Published online by Cambridge University Press: 22 September 2009
JULIUS CAESAR
Nothing in Plutarch's Life of Julius Caesar or of Marcus Brutus quite prepares us for those extended soliloquies with which Shakespeare equips Brutus when he considers the justification for conspiring against the former enemy, who in Plutarch (but not in Shakespeare) has spared his life:
It must be by his death, and for my part,
I know no personal cause to spurn at him,
But for the general: he would be crown'd.
How that might change his nature, there's the question.
It is the bright day that brings forth the adder,
And that craves wary walking. Crown him – that!

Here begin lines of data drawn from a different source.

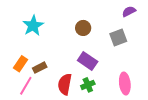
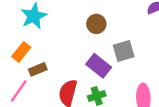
gray square: (118, 38) -> (124, 51), moved
orange rectangle: (21, 64) -> (21, 52), moved

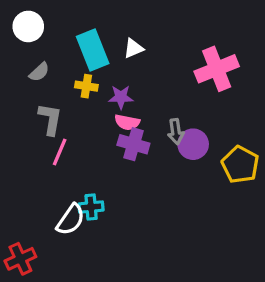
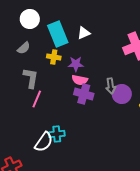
white circle: (28, 26) -> (30, 19), moved

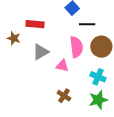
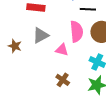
brown star: (14, 38) -> (15, 46), moved

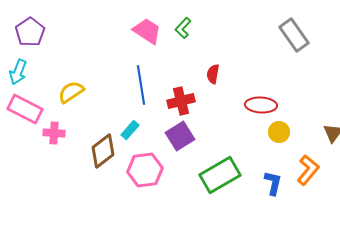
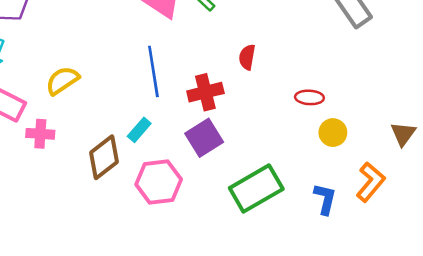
red ellipse: (261, 105) -> (309, 97), size x0.7

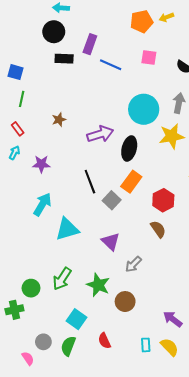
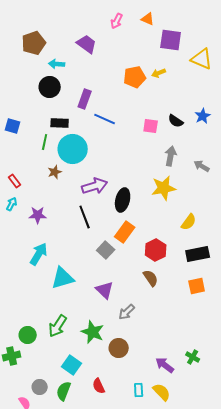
pink square: (149, 58) -> (151, 126), moved
black rectangle: (64, 59) -> (60, 123), moved
green line: (22, 99) -> (45, 142), moved
cyan circle: (144, 109) -> (73, 149), moved
black line: (90, 182) -> (85, 217), moved

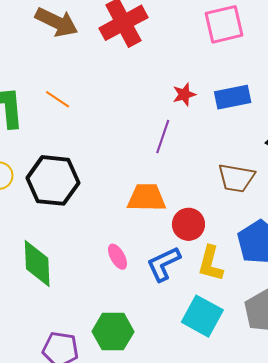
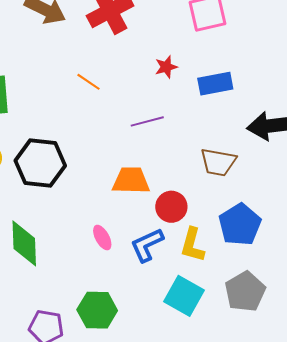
red star: (184, 94) -> (166, 67), moved
orange line: (58, 99) -> (89, 82), moved
purple line: (163, 137) -> (147, 121), turned 56

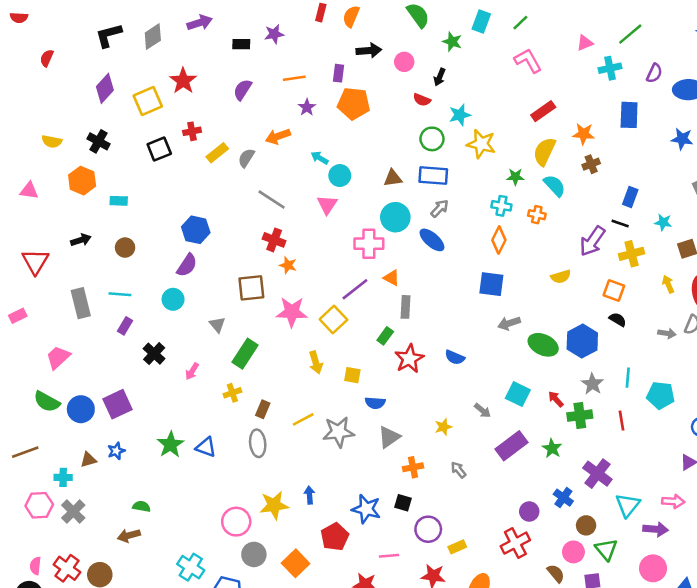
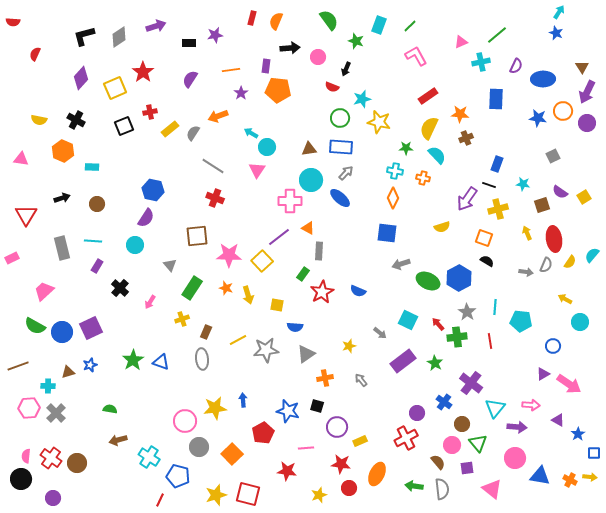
orange star: (288, 265) -> (226, 288), moved
brown arrow: (129, 536) -> (118, 440), moved

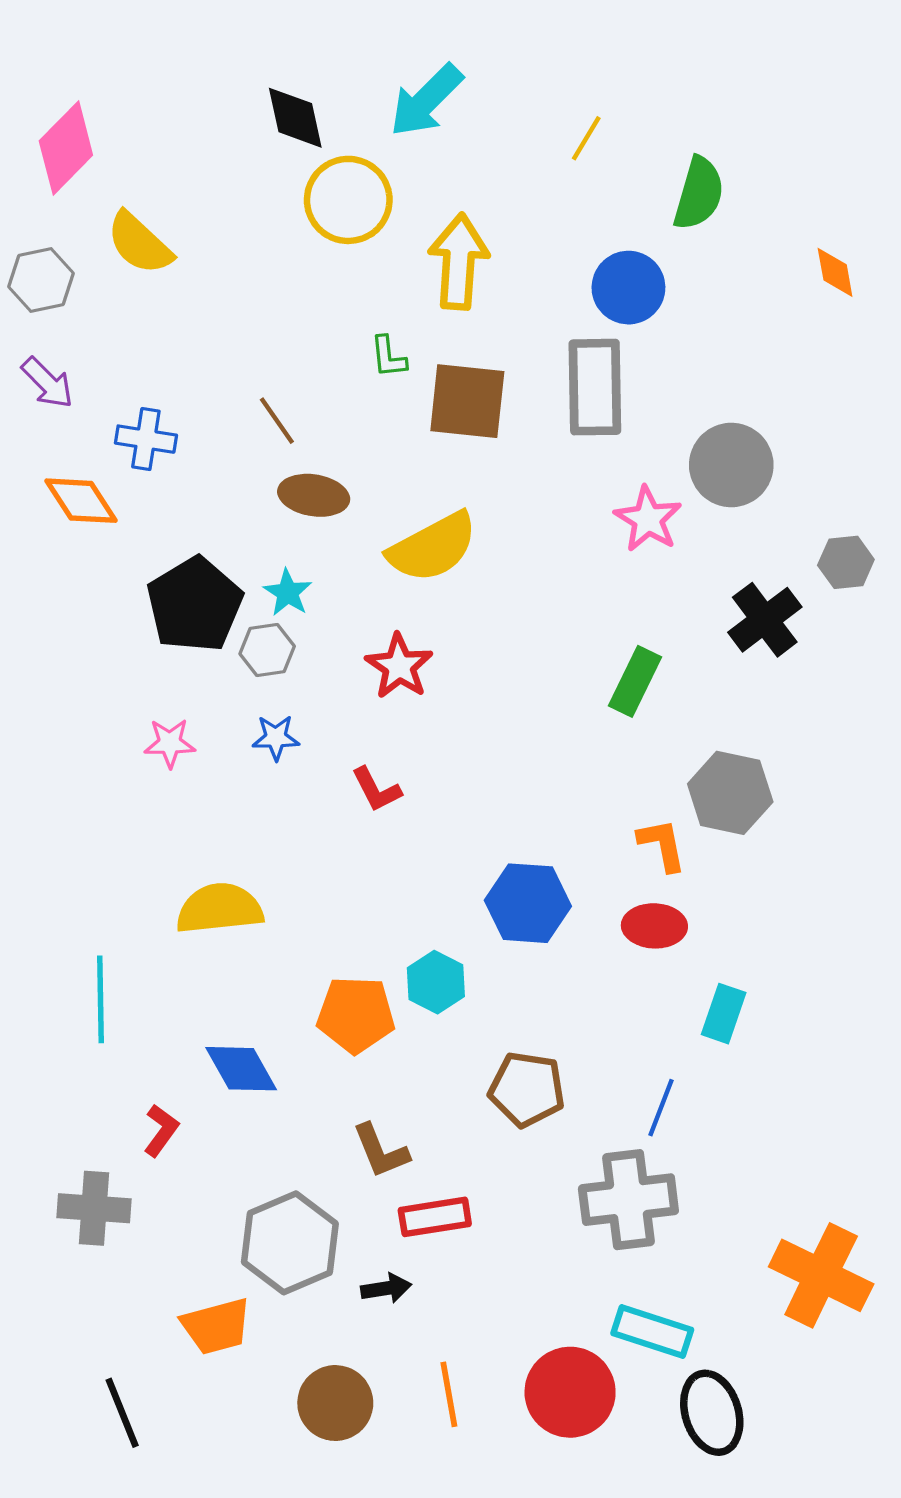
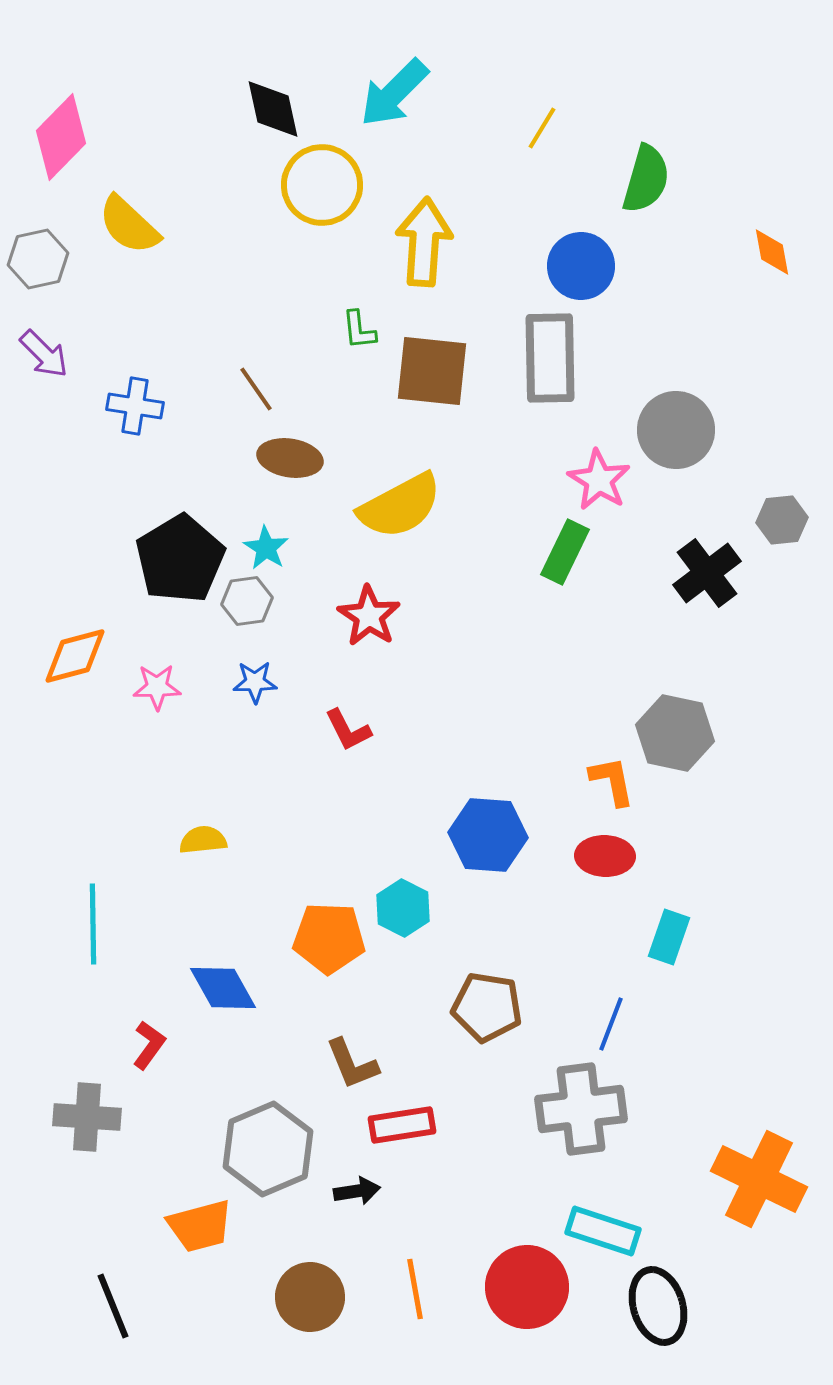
orange diamond: (81, 501) -> (75, 656), moved, turned -72
green rectangle: (635, 681) -> (565, 552), moved
yellow semicircle: (220, 909) -> (203, 840), size x0.6

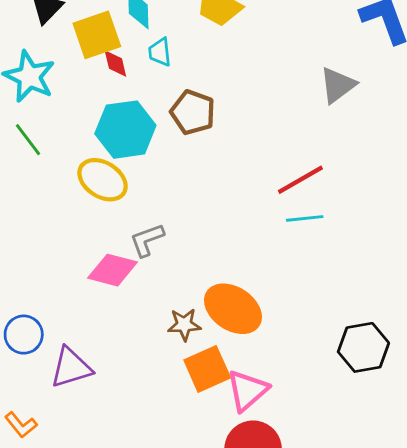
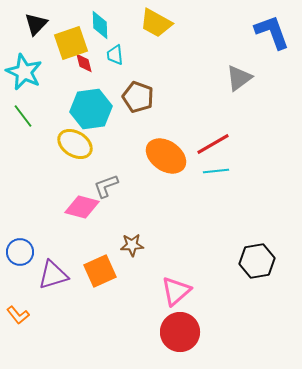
orange ellipse: (233, 309) -> (166, 156), moved
orange square: (207, 369) -> (100, 271), moved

And then, I grant, we put a sting in him
That at his will he may do danger with.
(Julius Caesar 2.1.10–17)Shakespeare makes no mention of the events that had previously set Brutus and Caesar against one another, but he emphasises the situation, which Brutus here addresses, and which is beginning to alarm others, whereby Caesar threatens to become more than ‘but a man’. These words, spoken later by the younger Pompey, naturally reflect that character's sense of grievance; none the less they state a viewpoint that was common enough, as Plutarch's pages demonstrate. Those pages, however, show themselves to be subject to variation, depending on which particular narrative we consult, for, as in Shakespeare, different arguments produce a different emphasis.